Teatro do Royal Holloway College, da Universidade de Londres. Traduzir Qorpo Santo para o inglês foi

um desafio à parte, mas apresentá-lo cenicamente a um público pouco habituado a tais inconsistências

dramáticas foi por certo muito mais desafiador. O resultado mais expressivo desta experiência foi testar

positivamente a potencialidade cênica de Qorpo-Santo a partir de uma de suas peças mais intrigantes,

até por ser uma das menos estruturadas e, por assim dizer, dramáticas.
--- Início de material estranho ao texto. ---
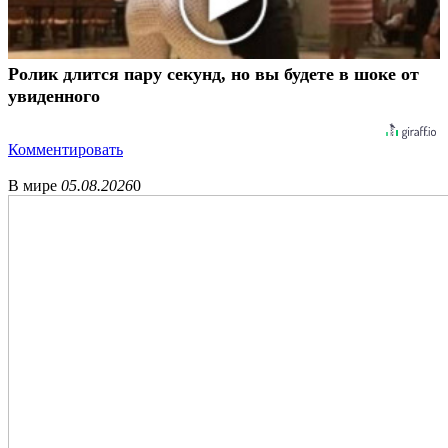
Ролик длится пару секунд, но вы будете в шоке от
увиденного
Комментировать
В мире
05.08.2026
0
Trata-se de Duas Páginas em

Branco, que muitos de vocês que participaram deste processo de montagem aqui na Escola talvez

conheçam. Traduzida para Two White Sheets, a peça foi apresentada numa curta temporada no

Teatro Studio do Royal Holloway College, em maio de 1994. Para exemplificar o que estou querendo

dizer por potencialidade teatral intrínseca a obra qorpo-santense sem me alongar em demasia, quero

exibir um trecho curto do início do segundo ato da peça, numa cena que me parece a mais interessante

entre tantas preciosidades do tipo encontráveis nesta dramaturgia. É necessário esclarecer que o

princípio construtivo desta montagem foi determinar todos os pontos de ruptura da ação dramática, que

chegam a ser doze, cinco no primeiro e sete no segundo ato. Por pontos de ruptura eu entendo as

guinadas radicais contabilizáveis no desenvolvimento da trama, tais como modificações absolutas da

trajetória dos personagens ou mesmo sua desaparição ou mudança de nome, sem que qualquer

necessidade dramática ou narrativa se apresente. Para demarcar esta pontuação no próprio espetáculo

lancei mão de um recurso só justificável naquela circunstância cultural e social. Explicando melhor, todas

as vezes que tais guinadas ocorriam o público escutava o som que estava habituado a ouvir nas estações

do underground, quando os trens se aproximavam. Era o “Mind the Gap” pronunciado de forma bem

afetada para que os passageiros tenham consciência do vão entre os trens e as plataformas. Deslocado

para a cena, aquele ruído familiar tratava de prevenir o público das bruscas reviravoltas que a cena lhe

proporcionava.

A cena me parece particularmente interessante porque nas rubricas define-se uma opção de

linguagem cênica contundente que fala mais alto que qualquer diálogo. Ela acontece no início do

segundo ato e para se ter noção de seu impacto vale retroceder ao primeiro. Ali a peça começava em

uma casa de família com um dito professor ensinando a duas jovens alunas suas lições. Durante este

primeiro ato ocorrem várias mudanças bruscas de tom, que varia entre o brejeiro e o sensual até quase

o erótico. Mas a grande ruptura acontece mesmo no segundo ato quando, passando uma borracha

sobre tudo que havia acontecido antes, Qorpo-Santo dispõe no espaço da suposta casa de família duas

mesas de bilhar, com o requinte de colocar um jogador jogando solitariamente em cada uma delas. Esta

metáfora lancinante do isolamento solipsista será interrompida pelo mesmo casal que, se no primeiro ato

eram professor e tenra e ingênua aluna, agora aparecem casados e com uma suposta vida sexual

bastante intensa e desenvolvida. Eles reagem de maneira selvagem à presença dos dois jogadores.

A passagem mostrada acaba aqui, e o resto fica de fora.